Saved entries
----------------

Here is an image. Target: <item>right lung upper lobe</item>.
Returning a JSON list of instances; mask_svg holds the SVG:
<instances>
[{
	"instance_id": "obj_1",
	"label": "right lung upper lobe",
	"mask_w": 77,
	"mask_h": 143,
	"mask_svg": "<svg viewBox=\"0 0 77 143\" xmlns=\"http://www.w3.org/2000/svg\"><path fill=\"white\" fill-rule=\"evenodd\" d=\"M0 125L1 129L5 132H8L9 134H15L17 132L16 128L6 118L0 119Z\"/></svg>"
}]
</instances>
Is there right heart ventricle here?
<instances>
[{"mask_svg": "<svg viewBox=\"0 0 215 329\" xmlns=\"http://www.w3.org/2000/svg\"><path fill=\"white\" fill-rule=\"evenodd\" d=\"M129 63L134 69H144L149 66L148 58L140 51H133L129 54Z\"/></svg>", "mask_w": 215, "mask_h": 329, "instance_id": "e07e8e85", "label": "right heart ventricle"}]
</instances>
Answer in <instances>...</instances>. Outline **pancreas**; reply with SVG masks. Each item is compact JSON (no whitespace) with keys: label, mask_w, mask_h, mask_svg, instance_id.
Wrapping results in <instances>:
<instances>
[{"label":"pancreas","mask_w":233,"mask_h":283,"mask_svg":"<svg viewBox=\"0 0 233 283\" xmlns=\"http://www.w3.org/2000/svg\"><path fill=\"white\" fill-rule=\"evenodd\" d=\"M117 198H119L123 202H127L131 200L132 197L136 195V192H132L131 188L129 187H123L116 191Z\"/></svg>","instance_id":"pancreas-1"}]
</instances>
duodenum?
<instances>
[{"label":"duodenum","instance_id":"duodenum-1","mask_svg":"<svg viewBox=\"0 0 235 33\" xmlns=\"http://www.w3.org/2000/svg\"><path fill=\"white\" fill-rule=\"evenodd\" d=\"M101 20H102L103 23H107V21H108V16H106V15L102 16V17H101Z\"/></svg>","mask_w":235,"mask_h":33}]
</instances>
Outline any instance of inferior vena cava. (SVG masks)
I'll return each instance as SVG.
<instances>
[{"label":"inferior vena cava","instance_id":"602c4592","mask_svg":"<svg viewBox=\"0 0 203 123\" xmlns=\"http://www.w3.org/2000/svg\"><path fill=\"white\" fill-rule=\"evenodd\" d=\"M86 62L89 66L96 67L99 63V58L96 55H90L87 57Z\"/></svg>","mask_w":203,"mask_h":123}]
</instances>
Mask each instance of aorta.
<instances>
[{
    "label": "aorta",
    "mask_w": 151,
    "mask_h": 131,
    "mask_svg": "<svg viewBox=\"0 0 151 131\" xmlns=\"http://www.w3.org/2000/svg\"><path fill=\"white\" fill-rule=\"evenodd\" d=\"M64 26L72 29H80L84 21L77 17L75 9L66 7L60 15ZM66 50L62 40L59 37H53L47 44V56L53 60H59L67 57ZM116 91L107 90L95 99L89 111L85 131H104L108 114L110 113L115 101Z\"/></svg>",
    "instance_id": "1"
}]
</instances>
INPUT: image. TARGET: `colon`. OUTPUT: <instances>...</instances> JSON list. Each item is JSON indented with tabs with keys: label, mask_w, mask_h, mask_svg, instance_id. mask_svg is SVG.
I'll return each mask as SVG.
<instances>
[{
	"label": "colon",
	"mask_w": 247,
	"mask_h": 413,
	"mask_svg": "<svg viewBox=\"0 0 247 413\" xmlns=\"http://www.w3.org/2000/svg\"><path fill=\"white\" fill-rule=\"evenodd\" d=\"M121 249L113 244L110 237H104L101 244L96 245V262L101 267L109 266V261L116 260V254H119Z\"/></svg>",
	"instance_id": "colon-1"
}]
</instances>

----------------

Would it be possible to reproduce all the entries exactly as they appear above?

Here is an image. Target: <item>right lung upper lobe</item>.
Returning a JSON list of instances; mask_svg holds the SVG:
<instances>
[{
	"instance_id": "obj_1",
	"label": "right lung upper lobe",
	"mask_w": 77,
	"mask_h": 143,
	"mask_svg": "<svg viewBox=\"0 0 77 143\" xmlns=\"http://www.w3.org/2000/svg\"><path fill=\"white\" fill-rule=\"evenodd\" d=\"M0 125L1 129L5 132H8L9 134H15L17 132L16 128L6 118L0 119Z\"/></svg>"
}]
</instances>
Is there right heart ventricle here?
<instances>
[{"mask_svg": "<svg viewBox=\"0 0 215 329\" xmlns=\"http://www.w3.org/2000/svg\"><path fill=\"white\" fill-rule=\"evenodd\" d=\"M129 63L134 69H144L149 66L148 58L140 51H133L129 54Z\"/></svg>", "mask_w": 215, "mask_h": 329, "instance_id": "e07e8e85", "label": "right heart ventricle"}]
</instances>
Answer in <instances>...</instances>. Outline **pancreas**; reply with SVG masks. Each item is compact JSON (no whitespace) with keys: label, mask_w, mask_h, mask_svg, instance_id.
Wrapping results in <instances>:
<instances>
[{"label":"pancreas","mask_w":233,"mask_h":283,"mask_svg":"<svg viewBox=\"0 0 233 283\" xmlns=\"http://www.w3.org/2000/svg\"><path fill=\"white\" fill-rule=\"evenodd\" d=\"M117 198H119L123 202H127L131 200L132 197L136 195V192H132L131 188L129 187H123L116 191Z\"/></svg>","instance_id":"pancreas-1"}]
</instances>
duodenum?
<instances>
[{"label":"duodenum","instance_id":"duodenum-1","mask_svg":"<svg viewBox=\"0 0 235 33\" xmlns=\"http://www.w3.org/2000/svg\"><path fill=\"white\" fill-rule=\"evenodd\" d=\"M101 20H102L103 23H107V21H108V16H106V15L102 16V17H101Z\"/></svg>","mask_w":235,"mask_h":33}]
</instances>
Outline any instance of inferior vena cava. (SVG masks)
I'll return each instance as SVG.
<instances>
[{"label":"inferior vena cava","instance_id":"602c4592","mask_svg":"<svg viewBox=\"0 0 203 123\" xmlns=\"http://www.w3.org/2000/svg\"><path fill=\"white\" fill-rule=\"evenodd\" d=\"M86 62L89 66L96 67L99 63V58L96 55H90L87 57Z\"/></svg>","mask_w":203,"mask_h":123}]
</instances>
Mask each instance of aorta.
<instances>
[{
    "label": "aorta",
    "mask_w": 151,
    "mask_h": 131,
    "mask_svg": "<svg viewBox=\"0 0 151 131\" xmlns=\"http://www.w3.org/2000/svg\"><path fill=\"white\" fill-rule=\"evenodd\" d=\"M64 26L72 29H80L84 21L77 17L75 9L66 7L60 15ZM66 50L62 40L59 37H53L47 44V56L53 60H59L67 57ZM116 91L107 90L95 99L89 111L85 131H104L108 114L110 113L115 101Z\"/></svg>",
    "instance_id": "1"
}]
</instances>
INPUT: image. TARGET: `colon`. OUTPUT: <instances>...</instances> JSON list. Each item is JSON indented with tabs with keys: label, mask_w, mask_h, mask_svg, instance_id. mask_svg is SVG.
I'll return each mask as SVG.
<instances>
[{
	"label": "colon",
	"mask_w": 247,
	"mask_h": 413,
	"mask_svg": "<svg viewBox=\"0 0 247 413\" xmlns=\"http://www.w3.org/2000/svg\"><path fill=\"white\" fill-rule=\"evenodd\" d=\"M121 249L113 244L110 237H104L101 244L96 245V262L101 267L109 266V261L116 260V254H119Z\"/></svg>",
	"instance_id": "colon-1"
}]
</instances>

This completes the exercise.